- **Task brief**: Repeat verbatim each line from the line with "комп'ютерів зумовило принципове" to the end of the entries. Pictures do not belong in the copy.

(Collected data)

*** Begin section ***

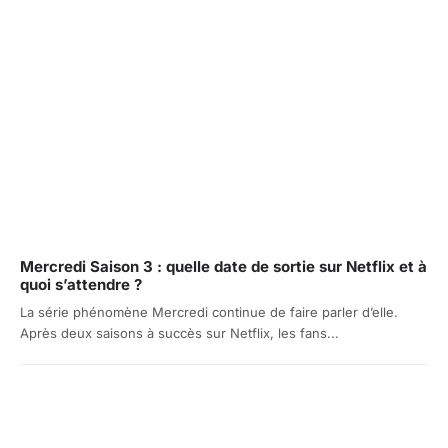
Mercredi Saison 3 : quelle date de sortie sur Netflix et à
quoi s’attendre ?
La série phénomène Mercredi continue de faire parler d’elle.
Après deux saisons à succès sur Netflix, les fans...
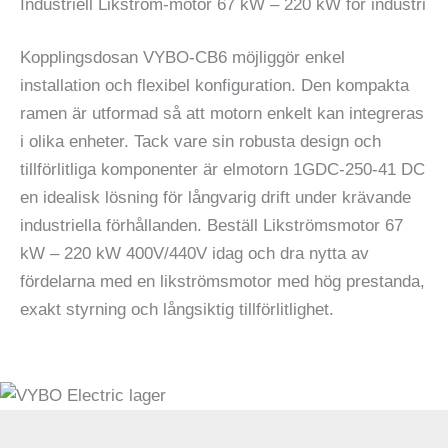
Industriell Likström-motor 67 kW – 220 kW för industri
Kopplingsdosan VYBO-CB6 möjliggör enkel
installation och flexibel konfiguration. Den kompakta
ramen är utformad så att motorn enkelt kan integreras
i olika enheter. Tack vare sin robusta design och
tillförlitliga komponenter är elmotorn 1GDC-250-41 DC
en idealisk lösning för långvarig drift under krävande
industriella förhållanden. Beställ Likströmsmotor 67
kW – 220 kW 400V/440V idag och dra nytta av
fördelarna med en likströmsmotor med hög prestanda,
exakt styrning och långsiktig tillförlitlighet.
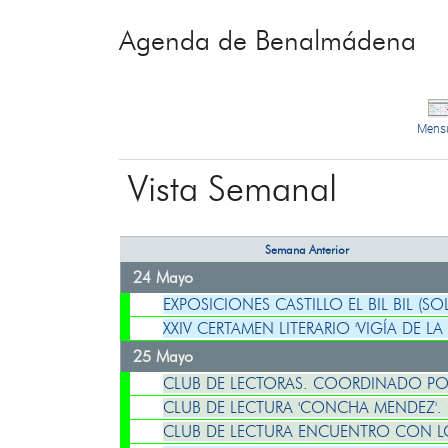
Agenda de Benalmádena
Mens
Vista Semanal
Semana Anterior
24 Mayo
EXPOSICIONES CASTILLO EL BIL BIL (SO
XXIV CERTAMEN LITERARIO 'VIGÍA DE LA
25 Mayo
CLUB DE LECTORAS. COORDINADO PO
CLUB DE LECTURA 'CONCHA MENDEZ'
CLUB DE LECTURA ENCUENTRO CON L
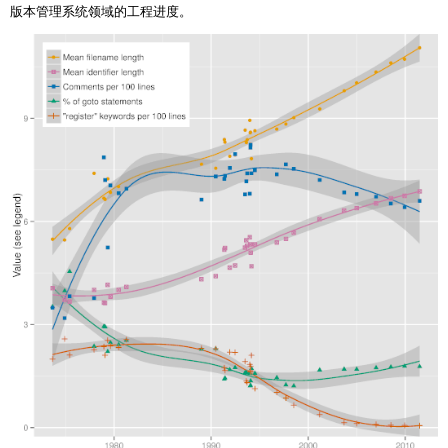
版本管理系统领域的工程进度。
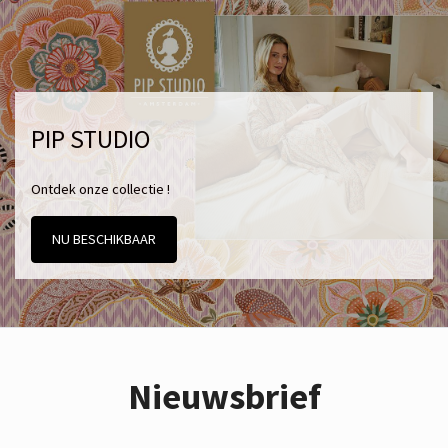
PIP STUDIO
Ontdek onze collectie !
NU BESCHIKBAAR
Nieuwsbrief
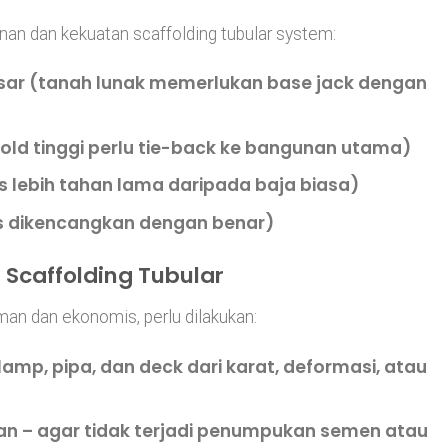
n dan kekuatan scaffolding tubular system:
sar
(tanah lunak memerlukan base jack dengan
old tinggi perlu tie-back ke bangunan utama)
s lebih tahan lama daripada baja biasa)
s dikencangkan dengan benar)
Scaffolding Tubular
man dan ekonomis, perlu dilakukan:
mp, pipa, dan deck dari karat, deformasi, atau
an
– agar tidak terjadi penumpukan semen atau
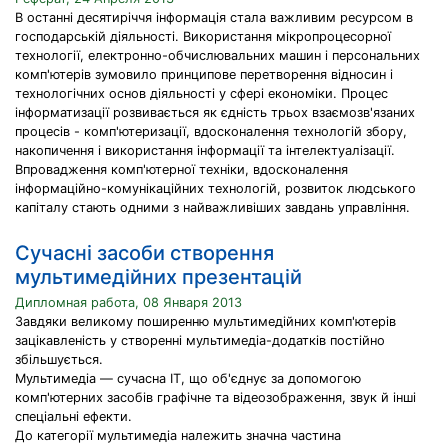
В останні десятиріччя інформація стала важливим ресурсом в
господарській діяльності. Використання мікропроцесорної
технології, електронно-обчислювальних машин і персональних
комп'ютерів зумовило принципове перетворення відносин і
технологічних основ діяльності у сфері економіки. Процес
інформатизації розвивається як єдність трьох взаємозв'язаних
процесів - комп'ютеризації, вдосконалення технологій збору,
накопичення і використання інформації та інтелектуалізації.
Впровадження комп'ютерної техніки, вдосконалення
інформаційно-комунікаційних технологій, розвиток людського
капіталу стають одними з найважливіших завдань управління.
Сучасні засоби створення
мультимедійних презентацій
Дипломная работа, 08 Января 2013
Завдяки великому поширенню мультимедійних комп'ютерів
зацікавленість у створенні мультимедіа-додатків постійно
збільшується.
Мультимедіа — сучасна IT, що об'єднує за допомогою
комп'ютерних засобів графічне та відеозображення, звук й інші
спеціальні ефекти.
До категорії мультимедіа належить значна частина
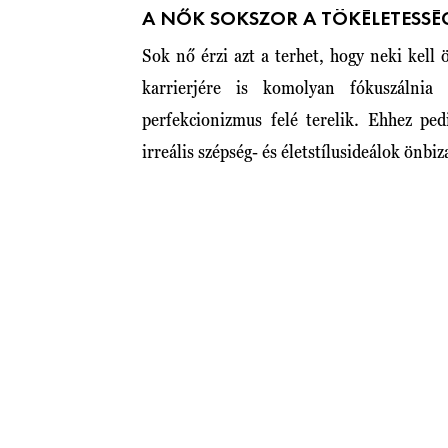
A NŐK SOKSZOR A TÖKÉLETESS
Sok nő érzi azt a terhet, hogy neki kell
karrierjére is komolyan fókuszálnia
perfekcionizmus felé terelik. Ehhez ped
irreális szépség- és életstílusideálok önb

*** End section ***

- **Answer for the task**:
комп'ютерів зумовило принципове перетворення відносин і
технологічних основ діяльності у сфері економіки. Процес
інформатизації розвивається як єдність трьох взаємозв'язаних
процесів - комп'ютеризації, вдосконалення технологій збору,
накопичення і використання інформації та інтелектуалізації.
Впровадження комп'ютерної техніки, вдосконалення
інформаційно-комунікаційних технологій, розвиток людського
капіталу стають одними з найважливіших завдань управління.
Сучасні засоби створення
мультимедійних презентацій
Дипломная работа, 08 Января 2013
Завдяки великому поширенню мультимедійних комп'ютерів
зацікавленість у створенні мультимедіа-додатків постійно
збільшується.
Мультимедіа — сучасна IT, що об'єднує за допомогою
комп'ютерних засобів графічне та відеозображення, звук й інші
спеціальні ефекти.
До категорії мультимедіа належить значна частина
A NŐK SOKSZOR A TÖKÉLETESS
Sok nő érzi azt a terhet, hogy neki kell
karrierjére is komolyan fókuszálnia
perfekcionizmus felé terelik. Ehhez ped
irreális szépség- és életstílusideálok önb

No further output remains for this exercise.